When fishing a skating spider, get upstream and across from where you think a trout might be and cast just upstream and to the far side of the spot. As the fly drifts even with the spot, lift your rod tip enough to raise the fly onto its hackles and let it drift over the trout’s head. If you aren’t rewarded with a smashing rise, draw the fly back to you, keeping as much line as you can off the water, never stopping its motion until you’re ready to pick up for another cast. Trout don’t have the ability to stop and start easily once they begin to chase a fly like this, and stopping and starting the fly usually isn’t as effective. If, at this point, you’re still not convinced that a dry fly can be as much a lure as a streamer, wait until you see a large brown trout streak across a pool chasing a spider — something you’ll almost never see a trout do after a natural insect.

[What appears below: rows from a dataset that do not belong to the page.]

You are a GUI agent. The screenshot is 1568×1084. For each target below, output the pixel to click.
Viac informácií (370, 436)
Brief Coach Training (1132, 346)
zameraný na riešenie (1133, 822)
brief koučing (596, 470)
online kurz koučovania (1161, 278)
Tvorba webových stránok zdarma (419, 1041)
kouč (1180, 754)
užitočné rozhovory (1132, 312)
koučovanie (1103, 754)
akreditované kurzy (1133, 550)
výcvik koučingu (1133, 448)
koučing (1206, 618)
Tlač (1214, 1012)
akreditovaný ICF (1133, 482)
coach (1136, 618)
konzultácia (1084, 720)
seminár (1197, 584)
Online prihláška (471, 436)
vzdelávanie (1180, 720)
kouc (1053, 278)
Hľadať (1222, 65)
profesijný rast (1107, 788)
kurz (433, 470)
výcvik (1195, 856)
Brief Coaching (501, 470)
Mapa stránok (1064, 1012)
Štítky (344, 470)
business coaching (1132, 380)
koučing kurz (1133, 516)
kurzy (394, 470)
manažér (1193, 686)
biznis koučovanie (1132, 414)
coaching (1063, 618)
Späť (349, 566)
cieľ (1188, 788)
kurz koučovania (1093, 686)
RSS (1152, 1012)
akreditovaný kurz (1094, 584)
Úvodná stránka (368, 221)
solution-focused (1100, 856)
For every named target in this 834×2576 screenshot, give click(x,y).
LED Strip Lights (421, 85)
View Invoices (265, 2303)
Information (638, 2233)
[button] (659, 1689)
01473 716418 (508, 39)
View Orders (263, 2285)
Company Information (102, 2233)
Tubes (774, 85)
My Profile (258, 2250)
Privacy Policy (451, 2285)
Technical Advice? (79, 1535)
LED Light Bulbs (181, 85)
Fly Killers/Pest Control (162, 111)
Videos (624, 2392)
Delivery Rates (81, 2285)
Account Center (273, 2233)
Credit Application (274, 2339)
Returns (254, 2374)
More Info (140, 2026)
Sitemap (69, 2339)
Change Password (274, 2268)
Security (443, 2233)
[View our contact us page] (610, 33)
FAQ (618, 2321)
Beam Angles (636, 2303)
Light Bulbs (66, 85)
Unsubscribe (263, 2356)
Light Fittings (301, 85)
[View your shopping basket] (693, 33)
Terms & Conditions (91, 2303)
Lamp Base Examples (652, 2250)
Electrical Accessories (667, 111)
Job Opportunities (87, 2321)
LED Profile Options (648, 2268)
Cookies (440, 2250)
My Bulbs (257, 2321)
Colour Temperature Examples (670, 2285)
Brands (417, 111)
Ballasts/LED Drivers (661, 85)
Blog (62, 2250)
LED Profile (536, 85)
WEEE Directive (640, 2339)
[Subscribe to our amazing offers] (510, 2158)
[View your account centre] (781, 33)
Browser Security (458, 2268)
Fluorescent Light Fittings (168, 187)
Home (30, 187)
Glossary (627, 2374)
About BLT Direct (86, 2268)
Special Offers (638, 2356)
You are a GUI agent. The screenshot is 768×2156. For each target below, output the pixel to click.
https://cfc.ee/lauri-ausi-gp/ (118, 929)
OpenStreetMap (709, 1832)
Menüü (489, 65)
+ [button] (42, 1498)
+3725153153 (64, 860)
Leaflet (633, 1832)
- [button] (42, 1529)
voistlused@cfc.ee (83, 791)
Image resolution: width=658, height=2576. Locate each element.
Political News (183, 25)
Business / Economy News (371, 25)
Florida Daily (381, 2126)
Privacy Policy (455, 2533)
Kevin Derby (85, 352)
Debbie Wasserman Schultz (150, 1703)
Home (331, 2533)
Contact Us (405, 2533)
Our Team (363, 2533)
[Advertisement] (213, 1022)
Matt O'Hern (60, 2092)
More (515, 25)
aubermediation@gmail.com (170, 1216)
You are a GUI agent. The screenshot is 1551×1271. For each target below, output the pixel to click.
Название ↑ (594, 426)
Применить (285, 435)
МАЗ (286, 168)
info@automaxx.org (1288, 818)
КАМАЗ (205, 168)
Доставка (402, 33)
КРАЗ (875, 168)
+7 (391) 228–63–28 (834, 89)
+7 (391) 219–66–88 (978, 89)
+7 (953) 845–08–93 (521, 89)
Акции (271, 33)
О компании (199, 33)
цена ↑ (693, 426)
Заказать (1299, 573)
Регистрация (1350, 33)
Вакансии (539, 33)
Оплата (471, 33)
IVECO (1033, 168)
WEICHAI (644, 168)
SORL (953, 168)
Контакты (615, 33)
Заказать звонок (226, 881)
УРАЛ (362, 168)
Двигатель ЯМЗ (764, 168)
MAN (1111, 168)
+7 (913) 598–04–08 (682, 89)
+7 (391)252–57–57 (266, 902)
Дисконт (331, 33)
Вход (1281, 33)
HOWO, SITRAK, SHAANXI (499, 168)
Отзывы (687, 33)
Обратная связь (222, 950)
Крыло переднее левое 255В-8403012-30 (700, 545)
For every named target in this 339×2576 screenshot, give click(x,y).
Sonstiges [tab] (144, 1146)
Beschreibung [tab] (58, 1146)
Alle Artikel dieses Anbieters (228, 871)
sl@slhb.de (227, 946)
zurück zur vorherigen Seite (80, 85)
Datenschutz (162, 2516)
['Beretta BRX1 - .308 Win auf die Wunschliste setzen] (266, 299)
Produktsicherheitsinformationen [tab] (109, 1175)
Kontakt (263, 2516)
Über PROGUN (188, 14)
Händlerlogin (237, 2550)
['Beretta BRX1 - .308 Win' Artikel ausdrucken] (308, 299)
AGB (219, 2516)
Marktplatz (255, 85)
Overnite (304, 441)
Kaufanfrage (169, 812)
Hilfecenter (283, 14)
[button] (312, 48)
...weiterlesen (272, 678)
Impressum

Another approach with a spider, or for that matter any other skating fly, is to let the fly hang below you on a tight line in one spot, as you would a wet fly. It doesn’t work as often as skating the fly, but it sometimes is effective in getting into tight spots you couldn’t fish any other way, like just above an impenetrable deadfall.
Creating a hatch is a topic I introduce with reluctance, because although I don’t believe in the technique, some fishermen I know, experienced ones at that, believe you can make a trout think there is a hatch occurring by repeatedly throwing a fly with perfect drag-free floats to the same spot. Hewitt believed it could be done, and he wrote about it frequently. I have tried this technique time and again, in places where I was certain there was a trout, and I’ve seldom been able to rise a trout after two-dozen casts in the exact same spot. If a trout doesn’t take on the first cast or the fifth but rises to the sixth, I prefer to think that he just wasn’t looking up on the first few casts, or that he was chewing on a mouthful of nymphs, or that the first five casts had some microscopic drag that I couldn’t see but the trout could. I have such poor luck blind-fishing by being persistent in a single spot that I prefer to spend my limited time on the water fishing over fresh places that haven’t been spoiled by my thrashing and splashing. I think trout can be alerted by our presence even if they don’t stop feeding, and the old saying about your first cast being the most important is nowhere more important than in prospecting.